It’s happened to me. I had just moved all the way across the country for a girl who, shortly thereafter, dumped me. I had just earned my Master’s degree, and left a good, professional-level job because I was in luuuuuuurve.
This left me in a shitty place, struggling to keep afloat while coping with my freshly broken heart and complete lack of prospects. I took a job for a large bookstore chain (not B&N). I was making shit money in a shit job, and eventually became assistant manager, because, hell, I suppose I just wanted to feel like I was advancing somehow. Salary! Benefits!
What I didn’t realize at the time was that the meager salary meant that they could work you for far more than 40 hours a week without paying you another dime.
I hated that job. God, I hated that job. I put on my shitty slacks and my shitty shirt and my shitty tie every day, then tied on my shitty fucking apron, and schlepped to work for 12-15 hours, for $18,000 a year. It was slavery.
But I stayed, because I was sunk in misery and I was in a rut. I was too miserable to go out and get another job. I was utterly unmotivated.
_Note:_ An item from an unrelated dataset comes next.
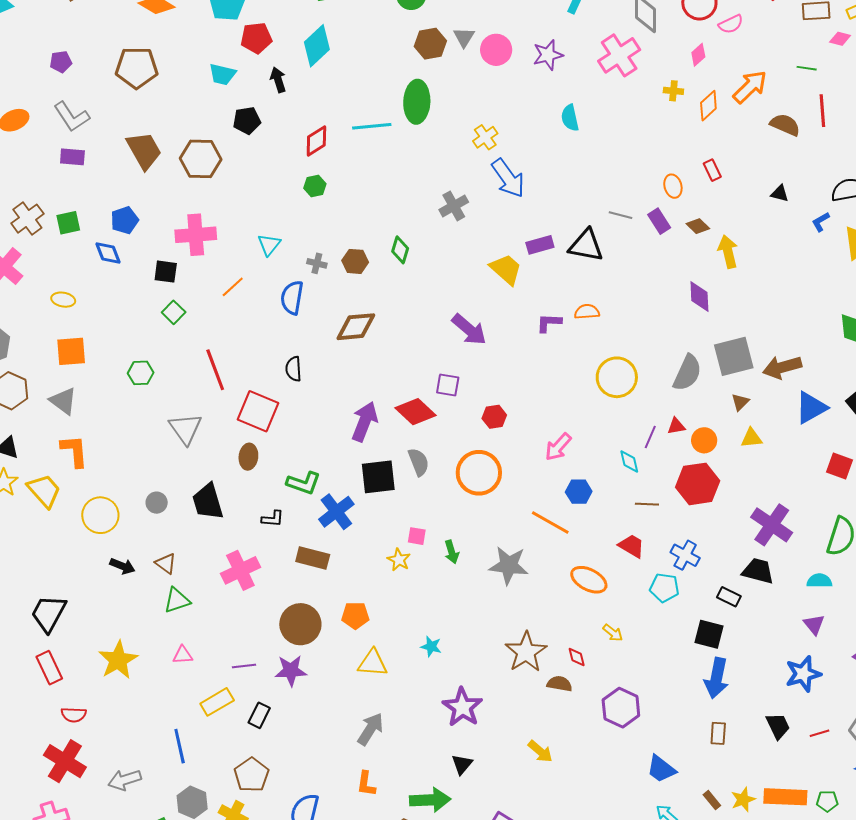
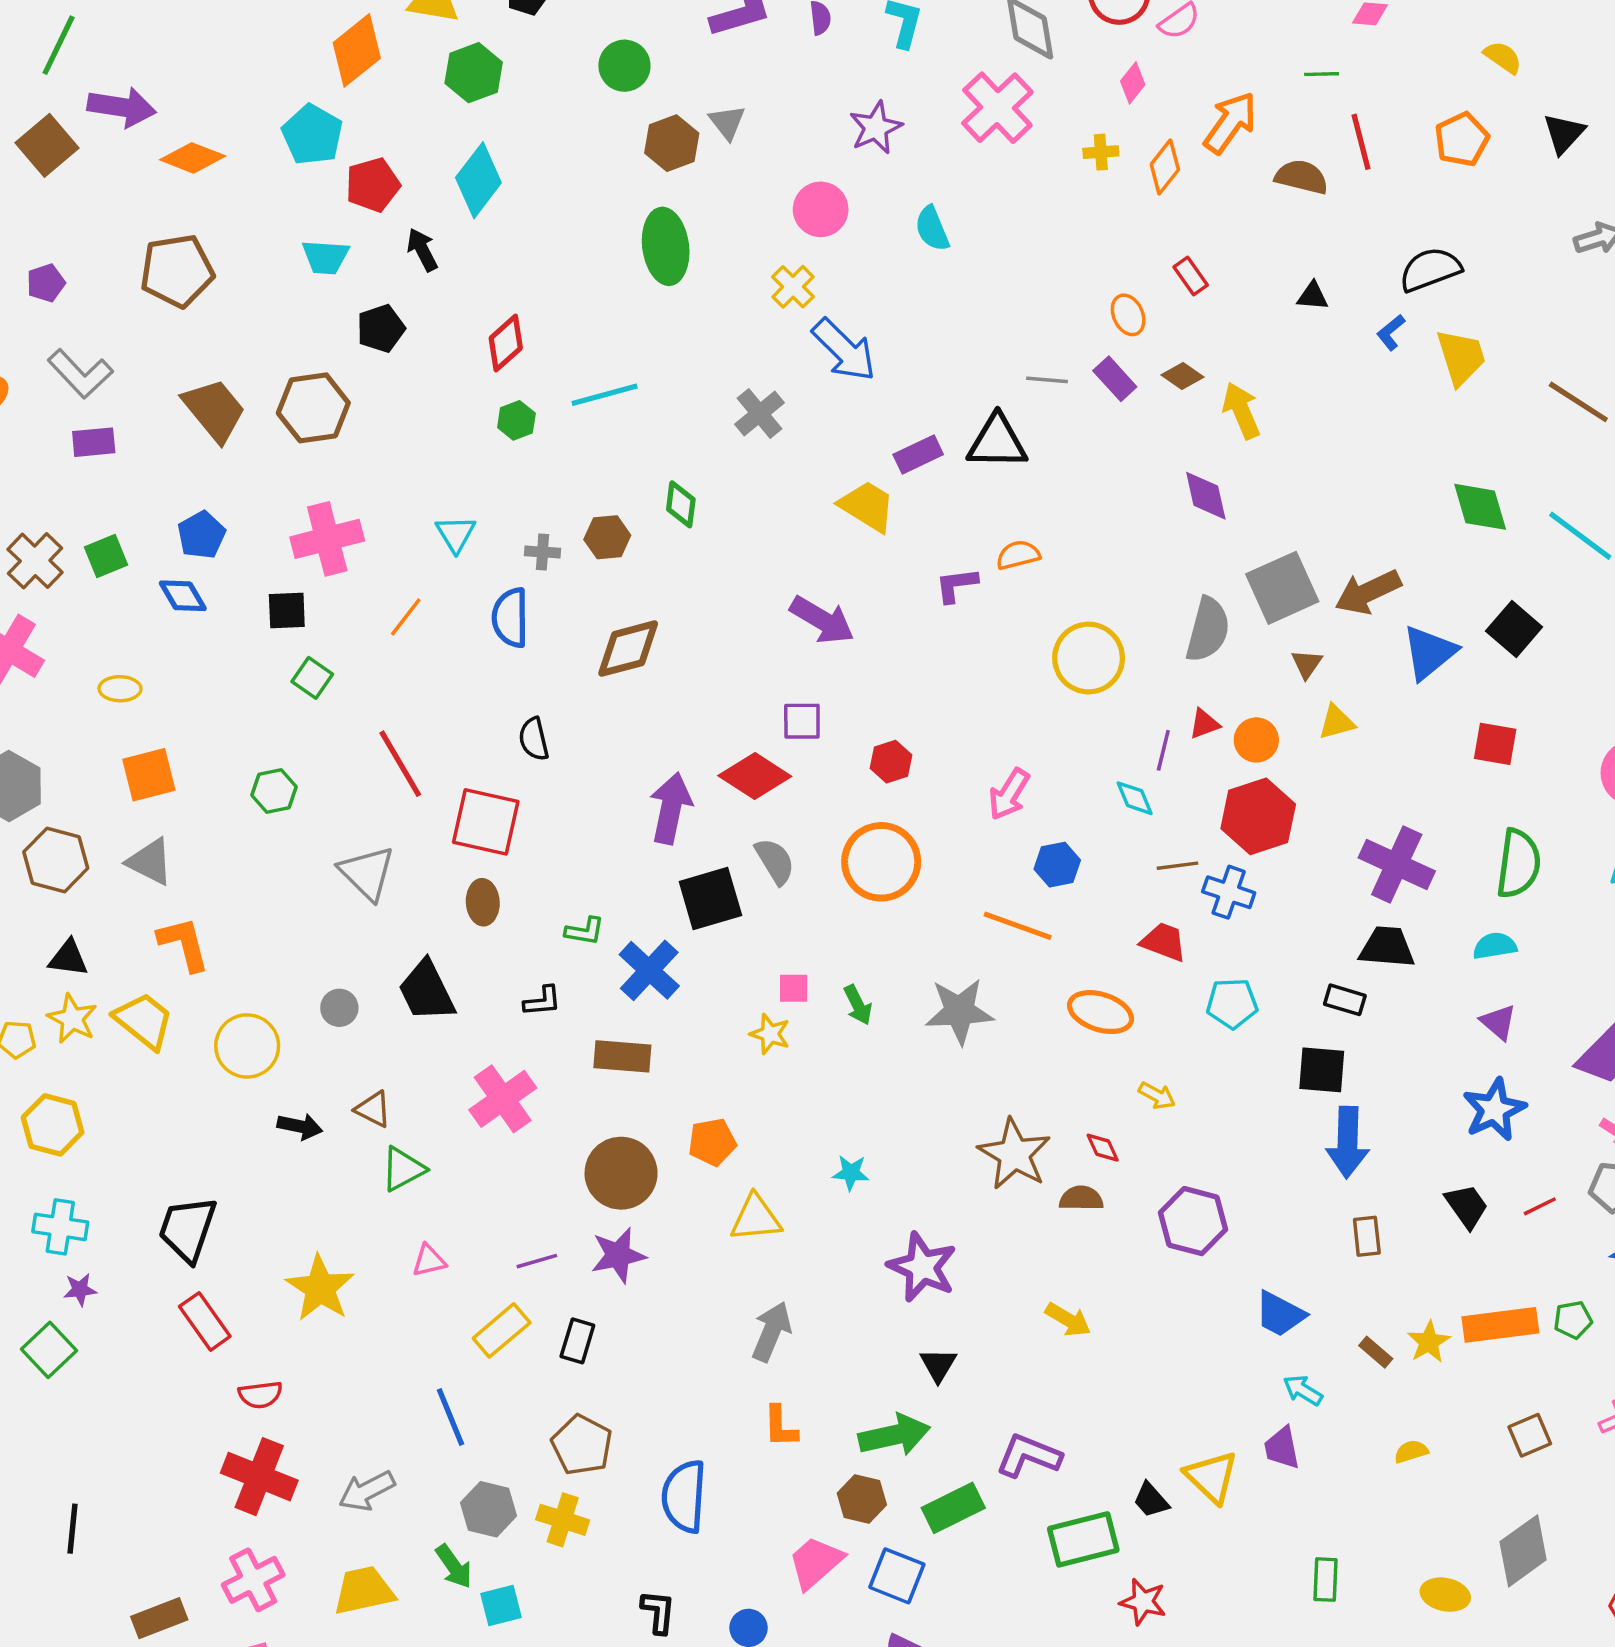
pink circle: (496, 50) -> (821, 209), moved
cyan line: (372, 126) -> (605, 395), moved
green L-shape: (304, 483) -> (585, 931), size x0.7
blue cross: (685, 555) -> (1229, 892), moved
Fortunately, the district manager noticed that I was such a fucking pill; she waited until I had counted the registers one night, then fired me.
I swear to God, I hadn’t been that happy in over 3 years. Oh, I was resentful at first. “They can’t do that to ME! Who do they think they are?!” That literally lasted as long as it took to take off my apron and give them back the store keys.
It was an indescribable feeling, really. By putting a boot in my ass, they did me the biggest favor of my adult professional life. It was like a fresh breeze washed over me. I started applying for jobs in my field again, and although I had to take a few more crappy jobs to make ends meet, I steadily worked my way back around to professional-level jobs again, and was out of there within a couple more years, making (comparatively) loads of money.
Then I went back to get my PhD, where I am currently once again languishing in poverty, but that’s another story.